Compile the sample by following build instructions in TensorRT README.

Run the sample.

./sample_dynamic_reshape [-h or --help] [-d or --datadir=<path to data directory>] [--useDLACore=<int>] [--int8 or --fp16]

For example:

./sample_dynamic_reshape --datadir $TRT_DATADIR/char-rnn --fp16

Verify that the sample ran successfully.
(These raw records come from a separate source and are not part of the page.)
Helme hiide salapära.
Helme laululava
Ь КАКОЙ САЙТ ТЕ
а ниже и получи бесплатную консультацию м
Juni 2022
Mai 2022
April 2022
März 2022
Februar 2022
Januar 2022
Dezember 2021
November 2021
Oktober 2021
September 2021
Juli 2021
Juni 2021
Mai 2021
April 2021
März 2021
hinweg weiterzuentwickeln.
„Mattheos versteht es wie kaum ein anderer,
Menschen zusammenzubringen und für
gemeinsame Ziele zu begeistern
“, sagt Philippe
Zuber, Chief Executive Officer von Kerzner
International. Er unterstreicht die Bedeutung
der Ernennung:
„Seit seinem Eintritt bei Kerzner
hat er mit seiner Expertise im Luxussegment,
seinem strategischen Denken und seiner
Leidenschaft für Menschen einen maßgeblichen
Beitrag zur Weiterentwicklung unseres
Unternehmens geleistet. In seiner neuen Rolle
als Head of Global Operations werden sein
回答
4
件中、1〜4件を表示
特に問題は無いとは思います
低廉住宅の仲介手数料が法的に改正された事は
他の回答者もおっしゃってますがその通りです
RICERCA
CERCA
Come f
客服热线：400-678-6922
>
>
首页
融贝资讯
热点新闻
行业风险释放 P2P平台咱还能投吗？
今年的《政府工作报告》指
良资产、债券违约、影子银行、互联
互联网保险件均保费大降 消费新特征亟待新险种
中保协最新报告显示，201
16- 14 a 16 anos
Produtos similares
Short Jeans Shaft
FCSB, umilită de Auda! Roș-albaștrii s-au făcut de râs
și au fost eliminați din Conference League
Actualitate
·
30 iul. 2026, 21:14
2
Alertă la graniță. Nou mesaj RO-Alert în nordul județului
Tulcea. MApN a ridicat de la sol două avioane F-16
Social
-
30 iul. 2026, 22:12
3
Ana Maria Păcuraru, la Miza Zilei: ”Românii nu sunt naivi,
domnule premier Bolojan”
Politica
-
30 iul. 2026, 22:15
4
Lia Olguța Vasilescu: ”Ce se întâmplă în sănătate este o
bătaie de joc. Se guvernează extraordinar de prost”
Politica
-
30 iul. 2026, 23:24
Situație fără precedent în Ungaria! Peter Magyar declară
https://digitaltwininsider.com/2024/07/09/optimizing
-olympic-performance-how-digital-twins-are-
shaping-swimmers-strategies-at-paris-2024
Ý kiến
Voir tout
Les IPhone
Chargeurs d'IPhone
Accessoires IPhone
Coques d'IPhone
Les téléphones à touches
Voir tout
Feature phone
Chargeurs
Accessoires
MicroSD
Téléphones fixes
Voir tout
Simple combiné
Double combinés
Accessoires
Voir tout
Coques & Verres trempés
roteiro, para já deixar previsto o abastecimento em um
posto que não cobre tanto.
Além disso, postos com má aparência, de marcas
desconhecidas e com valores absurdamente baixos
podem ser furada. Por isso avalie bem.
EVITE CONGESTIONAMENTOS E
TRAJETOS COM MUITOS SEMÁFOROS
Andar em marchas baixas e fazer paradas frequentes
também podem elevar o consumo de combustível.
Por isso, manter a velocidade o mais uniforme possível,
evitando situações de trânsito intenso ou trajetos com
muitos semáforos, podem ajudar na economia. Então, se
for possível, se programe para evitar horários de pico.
If the sample runs successfully you should see output similar to the following:

    &&&& RUNNING TensorRT.sample_dynamic_reshape # ./sample_dynamic_reshape
----------------------------------------------------------------
Input filename:   ../../../../../data/samples/mnist/mnist.onnx
ONNX IR version:  0.0.3
Opset version:    8
Producer name:    CNTK
Producer version: 2.5.1
Domain:           ai.cntk
Model version:    1
Doc string:
----------------------------------------------------------------
[W] [TRT] onnx2trt_utils.cpp:214: Your ONNX model has been generated with INT64 weights, while TensorRT does not natively support INT64. Attempting to cast down to INT32.
[W] [TRT] onnx2trt_utils.cpp:214: Your ONNX model has been generated with INT64 weights, while TensorRT does not natively support INT64. Attempting to cast down to INT32.
[I] [TRT] Detected 1 inputs and 1 output network tensors.
[I] [TRT] Detected 1 inputs and 1 output network tensors.
[I] Profile dimensions in preprocessor engine:
[I]     Minimum = (1, 1, 1, 1)
[I]     Optimum = (1, 1, 28, 28)
[I]     Maximum = (1, 1, 56, 56)
[I] Input:
@@@@@@@@@@@@@@@@@@@@@@@@@@@@
@@@@@@@@@@@@@@@@@@@@@@@@@@@@
@@@@@@@@@@@@@@@@@@@@@@@@@@@@
@@@@@@@@@@@@@@@@@@@@@@@@@@@@
@@@@@@@@@@@*.  .*@@@@@@@@@@@
@@@@@@@@@@*.     +@@@@@@@@@@
@@@@@@@@@@. :#+   %@@@@@@@@@
@@@@@@@@@@.:@@@+  +@@@@@@@@@
@@@@@@@@@@.:@@@@: +@@@@@@@@@
@@@@@@@@@@=%@@@@: +@@@@@@@@@
@@@@@@@@@@@@@@@@# +@@@@@@@@@
@@@@@@@@@@@@@@@@* +@@@@@@@@@
@@@@@@@@@@@@@@@@: +@@@@@@@@@
@@@@@@@@@@@@@@@@: +@@@@@@@@@
@@@@@@@@@@@@@@@* .@@@@@@@@@@
@@@@@@@@@@%**%@. *@@@@@@@@@@
@@@@@@@@%+.  .: .@@@@@@@@@@@
@@@@@@@@=  ..   :@@@@@@@@@@@
@@@@@@@@: *@@:  :@@@@@@@@@@@
@@@@@@@%  %@*    *@@@@@@@@@@
@@@@@@@%  ++  ++ .%@@@@@@@@@
@@@@@@@@-    +@@- +@@@@@@@@@
@@@@@@@@=  :*@@@# .%@@@@@@@@
@@@@@@@@@+*@@@@@%.  %@@@@@@@
@@@@@@@@@@@@@@@@@@@@@@@@@@@@
@@@@@@@@@@@@@@@@@@@@@@@@@@@@
@@@@@@@@@@@@@@@@@@@@@@@@@@@@
@@@@@@@@@@@@@@@@@@@@@@@@@@@@

[I] Output:
[I]  Prob 0  0.0000 Class 0:
[I]  Prob 1  0.0000 Class 1:
[I]  Prob 2  1.0000 Class 2: **********
[I]  Prob 3  0.0000 Class 3:
[I]  Prob 4  0.0000 Class 4:
[I]  Prob 5  0.0000 Class 5:
[I]  Prob 6  0.0000 Class 6:
[I]  Prob 7  0.0000 Class 7:
[I]  Prob 8  0.0000 Class 8:
[I]  Prob 9  0.0000 Class 9:
&&&& PASSED TensorRT.sample_dynamic_reshape # ./sample_dynamic_reshape

This output shows that the sample ran successfully; PASSED.